E, frente a isso, a população civil tem pouca proteção. Buscamos fazer prevenção junto a todos que carregam armas. Podemos contribuir na medida do possível para divulgar o mínimo de valores que precisam ser respeitados. A situação do Haiti pede que nossa participação seja ativa e, sobretudo, tendo presente que o país objetivamente não tem nenhuma razão para dizer que os problemas acabaram: como possibilidades de enfrentamento, problemas políticos, violência, violação de direitos humanos. Isso levará tempo.
No começo do ano, quando pedimos à comunidade internacional para apoiar o Haiti, a mobilização foi rápida e eficiente. O que se viu no dia 20 de julho, em Washington, foi mais uma demonstração disso. [Nessa data foi anunciado um plano de reconstrução do país que contaria com mais de US$ 1 bilhão]. Mas isso não é só assunto de dinheiro. É necessário vontade para mudar certo costumes. Se não existir essa vontade aplicada ao país, será difícil algum avanço, mesmo com o apoio internacional.
ABr: Existem diversos grupos armados no país por diversos motivos e o próprio chefe das tropas da Minustah afirma que não pensa em desarmamento a curto prazo no país. Como resolver esse problema?
Donoso: Isso é uma decisão política que tem que ser tomada pelo governo e pelas Nações Unidas. Por isso, temos pouco a dizer. Mas o que a experiência do CICV tem mostrado é que nenhum desarmamento é efetivo contra a vontade daqueles que têm armas. Por isso falo que o momento atual é frágil.

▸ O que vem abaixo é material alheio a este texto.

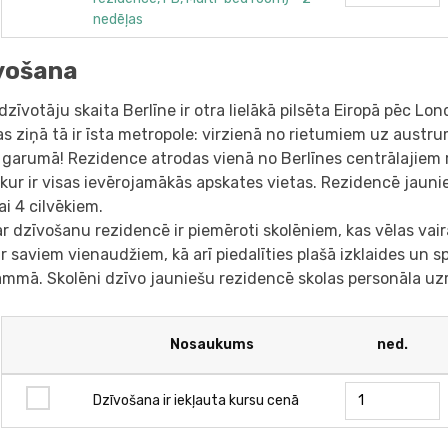
nedēļas
vošana
dzīvotāju skaita Berlīne ir otra lielākā pilsēta Eiropā pēc Lo
as ziņā tā ir īsta metropole: virzienā no rietumiem uz austr
 garumā! Rezidence atrodas vienā no Berlīnes centrālajiem 
 kur ir visas ievērojamākās apskates vietas. Rezidencē jauni
ai 4 cilvēkiem.
ar dzīvošanu rezidencē ir piemēroti skolēniem, kas vēlas vair
r saviem vienaudžiem, kā arī piedalīties plašā izklaides un
ammā. Skolēni dzīvo jauniešu rezidencē skolas personāla uz
Nosaukums
ned.
Dzīvošana ir iekļauta kursu cenā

O desarmamento não está feito, mas precisa acontecer de uma maneira ou outra. Com a quantidade de armas que existe por todos os níveis da população, será difícil estabelecer uma autoridade da polícia e do governo. Na minha opinião pessoal, a presença tão massiva de armas será um fator que vai travar até o desenvolvimento do país. Isso por razões de segurança. Mas a Cruz Vermelha não tem nenhum trabalho de desarmamento e nunca está envolvida nesse tipo de programa.